Milizsystem

Erweiterter Horizont und viel Lehrreiches: Deshalb lohnt es sich im Aargau, ein junger Gemeinderat zu sein

Adrian Schoop (Gemeindeammann von Turgi) und Roger Fessler (Gemeinderat in Mellingen) erzählen, was sie an ihren Ämtern reizt.

Adrian Schoop (Gemeindeammann von Turgi) und Roger Fessler (Gemeinderat in Mellingen) erzählen, was sie an ihren Ämtern reizt.

Die Aargauer Gemeinderäte sind überaltert, unter 40-Jährige hat es kaum. Zwei Ausnahmefälle erzählen, was sie am Job reizt.

Der Aargau wird zunehmend von Rentnern regiert: Die Zahl der über 60-Jährigen in Gemeinderäten hat in den letzten Jahren zugenommen. Während 2013 noch 20 Prozent aller Aargauer Gemeinderäte 60 Jahre oder älter waren, sind heute bereits 24 Prozent der Gemeinderatsmitglieder über 60-jährig, wie der aktuellste Gemeindestrukturbericht von 2017 zeigt.

In den jüngeren Altersgruppen herrscht dagegen ein Mangel. Zwar haben mehr 30- bis 39-Jährige ein Amt im Gemeinderat als noch 2013; mit nicht einmal acht Prozent ist deren Anteil aber noch immer sehr klein.

So alt sind die Aargauer Gemeinderäte im Durchschnitt

Dennoch: Es gibt sie – die Beispiele von jenen, die unter 40 sind und die, entgegen dem Trend, in einem Kommunalamt mitwirken. Einer von ihnen ist Roger Fessler, 38-jährig. Fessler sass in Mellingen schon zwölf Jahre lang in der Finanzkommission, seit Anfang 2018 ist er im Gemeinderat.

«Ich will meinem Heimatort etwas zurückgeben», sagt der SVP-Mann über seine Motivation. Er sei überzeugt, dass ihn das Amt weiterbringen werde. «Es erweitert meinen Horizont.» Als Vater könne er sich zudem von Grund auf für Interessen seiner zwei kleinen Kinder einsetzen und etwa in der Schulraumplanung Akzente setzen, sagt Fessler.

Es braucht eine Verwaltung, die den Rücken freihält

Fessler ist Leiter des Regionalen Betreibungsamts Heitersberg-Reusstal. Das oft hervorgebrachte Argument, wonach man als Vollberufstätiger nebenbei nicht Gemeinderat sein kann, lässt Fessler nicht gelten: «Wenn man seinen Kalender sorgfältig führt, geht das.»

Er räumt aber ein, dass es auch stark auf die Verwaltung ankomme: «In Mellingen können wir auf eine Verwaltung zählen, die uns Gemeinderäten den Rücken freihält.» In kleineren Gemeinden sei das vermutlich schwieriger, meint Fessler.

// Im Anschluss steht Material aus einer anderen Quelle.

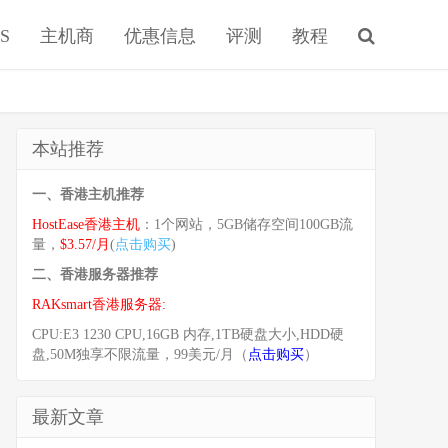
S
主机商
优惠信息
评测
教程
本站推荐
一、香港主机推荐
HostEase香港主机
：1个网站，5GB储存空间100GB流
量，
$3.57/月
(
点击购买
)
二、香港服务器推荐
RAKsmart香港服务器:
CPU:E3 1230 CPU,16GB 内存,1TB硬盘大小,HDD硬
盘,50M独享不限流量，99美元/月（
点击购买
）
最新文章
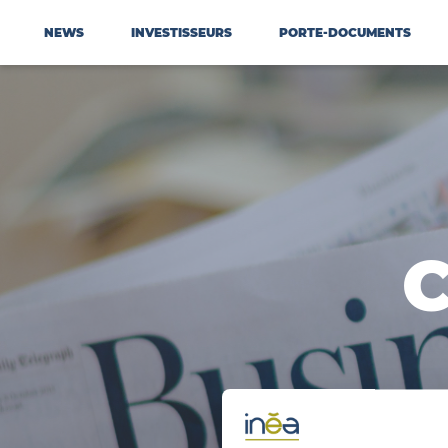
NEWS
INVESTISSEURS
PORTE-DOCUMENTS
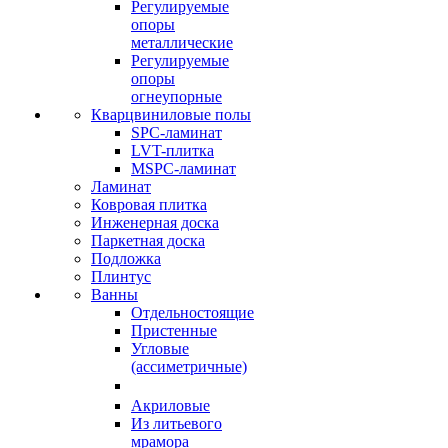
Регулируемые
опоры
металлические
Регулируемые
опоры
огнеупорные
Кварцвиниловые полы
SPC-ламинат
LVT-плитка
MSPC-ламинат
Ламинат
Ковровая плитка
Инженерная доска
Паркетная доска
Подложка
Плинтус
Ванны
Отдельностоящие
Пристенные
Угловые
(ассиметричные)
Акриловые
Из литьевого
мрамора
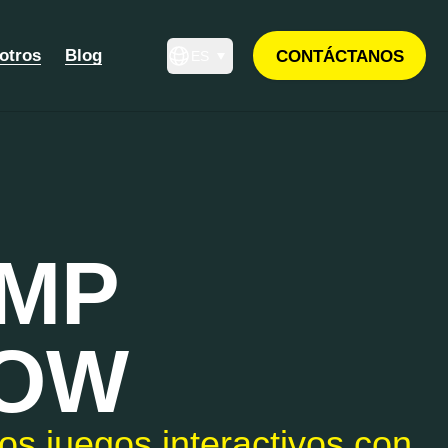
otros
Blog
CONTÁCTANOS
ES
MP
OW
ma de proyección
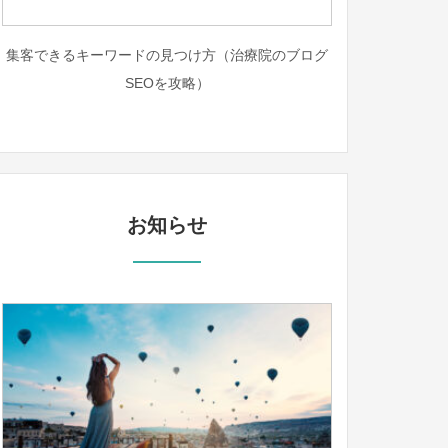
集客できるキーワードの見つけ方（治療院のブログ
SEOを攻略）
お知らせ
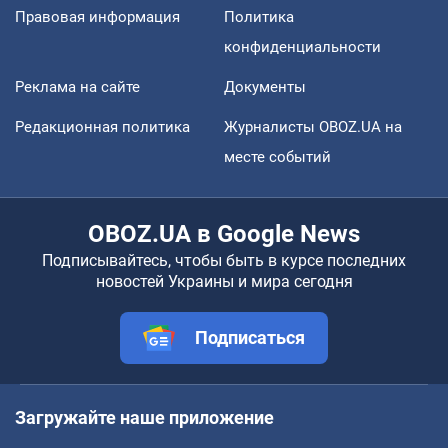
Правовая информация
Политика
конфиденциальности
Реклама на сайте
Документы
Редакционная политика
Журналисты OBOZ.UA на
месте событий
OBOZ.UA в Google News
Подписывайтесь, чтобы быть в курсе последних
новостей Украины и мира сегодня
Подписаться
Загружайте наше приложение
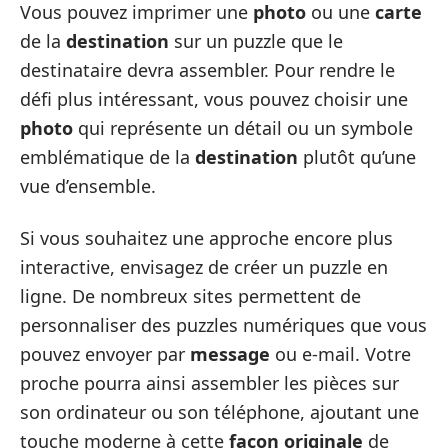
Vous pouvez imprimer une
photo
ou une
carte
de la
destination
sur un puzzle que le
destinataire devra assembler. Pour rendre le
défi plus intéressant, vous pouvez choisir une
photo
qui représente un détail ou un symbole
emblématique de la
destination
plutôt qu’une
vue d’ensemble.
Si vous souhaitez une approche encore plus
interactive, envisagez de créer un puzzle en
ligne. De nombreux sites permettent de
personnaliser des puzzles numériques que vous
pouvez envoyer par
message
ou e-mail. Votre
proche pourra ainsi assembler les pièces sur
son ordinateur ou son téléphone, ajoutant une
touche moderne à cette
façon originale
de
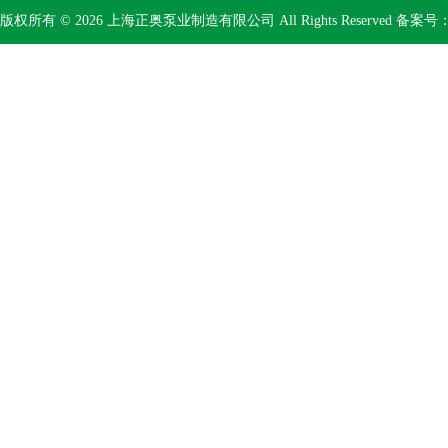
版权所有 © 2026 上海正奥泵业制造有限公司 All Rights Reserved 备案号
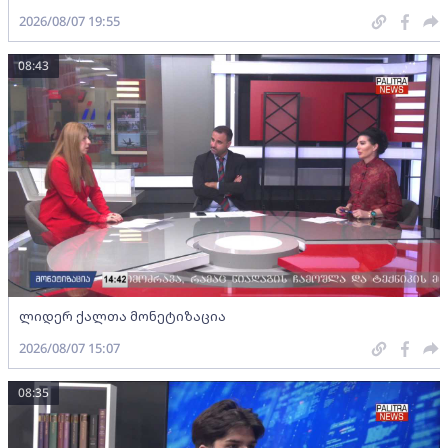
2026/08/07 19:55
08:43
ლიდერ ქალთა მონეტიზაცია
2026/08/07 15:07
08:35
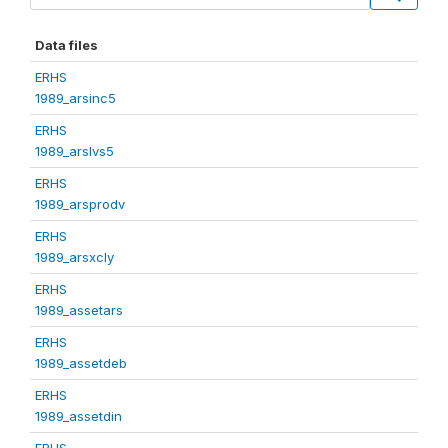
Data files
ERHS
1989_arsinc5
ERHS
1989_arslvs5
ERHS
1989_arsprodv
ERHS
1989_arsxcly
ERHS
1989_assetars
ERHS
1989_assetdeb
ERHS
1989_assetdin
ERHS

Eine solche kleine Gemeinde führt Adrian Schoop (FDP), der nach wie vor als Prototyp eines jungen Kommunalpolitikers gilt. Im Alter von 26 Jahren wurde er in den Gemeinderat von Turgi gewählt, seit 2017 ist er Gemeindeammann – mit 34 der jüngste im Kanton.

Die Entscheidung für das Amt bereue er keine Sekunde, sagt Schoop. «Ich habe extrem viel gelernt und lerne immer noch ständig dazu.» Auch Schoop arbeitet 100 Prozent, als Geschäftsführer im Familienunternehmen ist er sein eigener Chef und teilt sich die Arbeitswoche selber ein. «Das ist ein enormes Privileg», findet Schoop.

Arbeitgeber müssten flexibler werden

Ihm sei bewusst, dass in vielen Berufen aber fixe Präsenzzeiten gelten. «Das lässt sich mit einem Gemeinderatsmandat nicht immer gleich gut vereinbaren.»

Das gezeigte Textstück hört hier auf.